Among my favorite drives along Superior's basin is the 24 miles or so of two lane blacktop named South
Boundary Road that runs up and down and all around through splendid woods from
the Park Headquarters of the Porcupine Mountains Wilderness to the Presque Isle
unit on the western edge of the park. It’s what you call “Seasonal”. That is
it’s not plowed so in winter you travel it at your own risk. Like every other
day I suppose, but more so.
To get there off the Gogebic Range, head out of Wakefield and hook a quick left
onto County Road 519 to leave civilization behind. In Thomaston -- which lost its
post office in 1926 but was once a happening place -- take a second left and
you’re headed straight north into mostly nothing but a waving ocean of trees
until the Presque Isle River falls out from the southeast to greet you on the right.
From there north becomes relative and after a bit you meet up with the aforementioned South
Boundary Road. Along County 519 lies today’s story.
We’ve dug copper in the region for better than 5,000 years and
times being tough, we’ve returned to take some more. A company named Orvana intends
to dig a mine between the Black and the Presque Isle River, out in the woods
near the shore of Superior. They call it “Copperwood”, designed to sound like a bucolic subdivision but reachable
only via County Road 519. Fourteen years the job creators say, they’ll pound
copper from hard rock and make the region worth something again. Sell the
treasure on the open market so American firms can bid for our copper against the
Chinese or whomever. Create jobs. Make some money. Fourteen good years maybe
more, to help reinvigorate our community. Win win.
On the last day of September, a group of people got together at the
Wakefield Twp. Hall. The mood was celebratory, the way it is when folk gather
to slap themselves on the back for a job well done.
Turns out, Orvana will
contribute something less than a quarter of the $3.5 million it’ll cost to
convert 519 into an industrial service road, which meager percentage was sufficient for all involved to tout the virtues of public/private cooperation, even despite 75% of the tab being left to you and me. Giddy with
enthusiasm and as reported by the Ironwood Daily Globe the next day, State
Senator Tom Casperson took the opportunity to exclaim:
“Let’s put our people to
work and let’s not accept people telling us that we’re ruining the environment.
We won’t accept that. Together, they can’t stop us.”
They? Who the Hell is they?
The legacy of mining litters the Superior Basin like fallen leaves in
autumn. From ancient copper pits on Isle Royale east to Sault Ste. Marie, which canal
was dug so we could haul riches away from the place, northwest from there to the
copper, gold and platinum around Marathon Ontario, southwest to the famous
Wasabi Iron Range in Minnesota, across to my home turf of the Gogebic Range and
finally back to the proposed Copperwood on the western edge of the Keweenaw Fault where famous mines once sprung up
atop ancient pits. We’ll not escape the legacy of mining along our scenic drive
and will have ample opportunity to decide for ourselves what that’s meant to
the region and how it continues to inform the culture.
At any rate, County Road
519 isn’t where we’ll make the case either way, as it’ a done deal.

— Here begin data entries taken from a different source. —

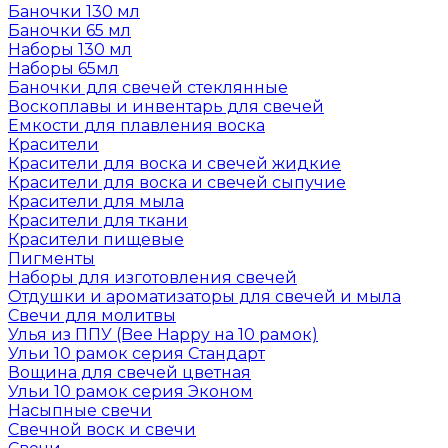
Баночки 130 мл
Баночки 65 мл
Наборы 130 мл
Наборы 65мл
Баночки для свечей стеклянные
Воскоплавы и инвентарь для свечей
Емкости для плавления воска
Красители
Красители для воска и свечей жидкие
Красители для воска и свечей сыпучие
Красители для мыла
Красители для ткани
Красители пищевые
Пигменты
Наборы для изготовления свечей
Отдушки и ароматизаторы для свечей и мыла
Свечи для молитвы
Улья из ППУ (Bee Happy на 10 рамок)
Ульи 10 рамок серия Стандарт
Вощина для свечей цветная
Ульи 10 рамок серия Эконом
Насыпные свечи
Свечной воск и свечи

I just wanted you to know that even before final permits for the mine
have been let, work on the road has begun and is scheduled for completion in
2013.
So if you'd prefer to drive Michigan County 519 and see that:
leading to this,
which after a short distance culminates here,
then you’d best take the opportunity sooner rather than later, ‘cause
all the way from Wakefield right up to the South Boundary Road, County 519 is
about to be crawling with heavy equipment.
King Copper demands no less, in the name of preserving multigenerational despair.
That river looks like it contains some fun natural whirlpools. Is it safe for swimming?
ReplyDeleteIt is sad that large companies are exploiting people's hunger for work to extort cash from the local governments. I'd almost rather see the mine run directly by the USG, profits going directly back to the treasury rather than an account in the Caymans. That'll never happen though.
Looking forward to see where this journey goes!
Anything but safe. The video was captured with the water about as low as it gets and still that cauldron hole just below the falls on the right is eighteen feet deep or more (I’ve tight lined it). The run down from there to Superior contains deep cuts. I’ve known two folk who’ve gone into the river in good water and managed to survive. I shouldn’t want to try it myself.
ReplyDeleteIf not a publicly owned mine then at least an enterprise in authentic public/private partnership, where we retain control of our own resources instead of just selling them off for a few jobs in trade. The entire Superior Basin is informed by what mining’s left behind since the 1850’s or so, which is boom & bust followed by mostly poverty and isolation once the money guys up & leave. And they always up & leave.